» Task goal
The range starts at the line containing "An ninh - Quốc phòng" and ends at the last line of the records below. Reproduce those lines exactly.

» Record extracts
┄┄┄┄┄┄┄┄┄┄┄┄┄┄┄┄┄┄┄┄
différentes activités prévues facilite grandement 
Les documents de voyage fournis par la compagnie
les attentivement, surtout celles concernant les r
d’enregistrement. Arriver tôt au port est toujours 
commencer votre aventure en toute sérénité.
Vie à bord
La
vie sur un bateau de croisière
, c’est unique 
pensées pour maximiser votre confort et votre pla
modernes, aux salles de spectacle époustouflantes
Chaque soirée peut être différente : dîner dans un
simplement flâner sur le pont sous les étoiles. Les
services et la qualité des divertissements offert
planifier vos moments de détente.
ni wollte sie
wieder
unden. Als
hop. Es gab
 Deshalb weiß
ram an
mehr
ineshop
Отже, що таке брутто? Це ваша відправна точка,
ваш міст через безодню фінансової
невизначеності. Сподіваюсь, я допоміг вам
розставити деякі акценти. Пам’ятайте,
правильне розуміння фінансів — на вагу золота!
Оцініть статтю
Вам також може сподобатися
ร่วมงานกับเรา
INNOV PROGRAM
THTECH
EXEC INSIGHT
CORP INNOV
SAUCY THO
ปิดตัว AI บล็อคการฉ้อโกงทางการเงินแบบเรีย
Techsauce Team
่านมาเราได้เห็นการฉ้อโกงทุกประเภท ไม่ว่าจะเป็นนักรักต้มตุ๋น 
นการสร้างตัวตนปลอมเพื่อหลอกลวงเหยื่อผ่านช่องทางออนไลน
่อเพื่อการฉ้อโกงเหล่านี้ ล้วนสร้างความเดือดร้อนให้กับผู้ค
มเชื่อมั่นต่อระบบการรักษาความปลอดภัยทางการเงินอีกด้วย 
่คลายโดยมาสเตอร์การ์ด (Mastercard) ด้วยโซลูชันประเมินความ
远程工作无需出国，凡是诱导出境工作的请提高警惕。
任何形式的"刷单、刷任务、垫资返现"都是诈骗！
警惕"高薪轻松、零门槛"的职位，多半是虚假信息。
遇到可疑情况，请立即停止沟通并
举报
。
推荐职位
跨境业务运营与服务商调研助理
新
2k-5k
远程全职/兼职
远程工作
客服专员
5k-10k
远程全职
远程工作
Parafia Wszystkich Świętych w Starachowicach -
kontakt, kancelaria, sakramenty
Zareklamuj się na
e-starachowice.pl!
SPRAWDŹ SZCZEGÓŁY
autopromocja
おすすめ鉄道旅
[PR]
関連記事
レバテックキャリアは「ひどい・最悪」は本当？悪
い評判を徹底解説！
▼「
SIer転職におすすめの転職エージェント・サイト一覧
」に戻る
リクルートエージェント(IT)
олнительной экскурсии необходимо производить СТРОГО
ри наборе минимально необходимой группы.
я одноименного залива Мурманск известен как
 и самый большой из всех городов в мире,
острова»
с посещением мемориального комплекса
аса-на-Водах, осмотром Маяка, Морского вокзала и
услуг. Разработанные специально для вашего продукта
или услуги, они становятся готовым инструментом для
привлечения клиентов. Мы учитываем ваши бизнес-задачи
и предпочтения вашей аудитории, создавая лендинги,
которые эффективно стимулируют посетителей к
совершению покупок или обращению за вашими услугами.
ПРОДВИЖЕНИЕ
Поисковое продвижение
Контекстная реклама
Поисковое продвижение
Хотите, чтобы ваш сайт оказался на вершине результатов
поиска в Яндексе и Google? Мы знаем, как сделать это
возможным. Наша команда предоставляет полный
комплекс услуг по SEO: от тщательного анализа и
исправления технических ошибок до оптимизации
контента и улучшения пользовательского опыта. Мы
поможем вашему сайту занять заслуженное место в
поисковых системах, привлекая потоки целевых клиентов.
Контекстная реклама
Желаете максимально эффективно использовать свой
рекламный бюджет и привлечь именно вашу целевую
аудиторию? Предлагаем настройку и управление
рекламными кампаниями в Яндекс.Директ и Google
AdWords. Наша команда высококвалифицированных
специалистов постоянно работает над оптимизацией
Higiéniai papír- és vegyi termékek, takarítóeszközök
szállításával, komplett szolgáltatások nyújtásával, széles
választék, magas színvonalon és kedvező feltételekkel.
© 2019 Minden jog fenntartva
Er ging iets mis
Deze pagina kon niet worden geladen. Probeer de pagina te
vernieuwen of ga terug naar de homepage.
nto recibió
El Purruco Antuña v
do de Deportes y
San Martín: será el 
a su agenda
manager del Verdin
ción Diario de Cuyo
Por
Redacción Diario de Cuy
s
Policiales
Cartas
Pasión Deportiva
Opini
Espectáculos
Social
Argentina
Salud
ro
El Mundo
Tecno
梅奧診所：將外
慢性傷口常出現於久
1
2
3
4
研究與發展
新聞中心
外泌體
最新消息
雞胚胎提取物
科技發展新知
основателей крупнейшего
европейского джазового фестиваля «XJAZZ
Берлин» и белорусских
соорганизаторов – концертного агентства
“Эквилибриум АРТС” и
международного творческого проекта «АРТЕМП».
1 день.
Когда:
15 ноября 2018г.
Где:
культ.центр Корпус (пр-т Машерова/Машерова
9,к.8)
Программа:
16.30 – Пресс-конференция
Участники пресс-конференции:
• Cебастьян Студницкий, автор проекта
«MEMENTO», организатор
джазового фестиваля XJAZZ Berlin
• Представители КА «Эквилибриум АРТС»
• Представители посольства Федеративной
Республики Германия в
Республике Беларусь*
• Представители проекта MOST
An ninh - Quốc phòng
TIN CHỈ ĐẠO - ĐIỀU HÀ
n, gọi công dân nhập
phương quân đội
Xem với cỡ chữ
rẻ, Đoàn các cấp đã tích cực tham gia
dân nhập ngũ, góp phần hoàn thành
┄┄┄┄┄┄┄┄┄┄┄┄┄┄┄┄┄┄┄┄
» Answer to this task
An ninh - Quốc phòng
TIN CHỈ ĐẠO - ĐIỀU HÀ
n, gọi công dân nhập
phương quân đội
Xem với cỡ chữ
rẻ, Đoàn các cấp đã tích cực tham gia
dân nhập ngũ, góp phần hoàn thành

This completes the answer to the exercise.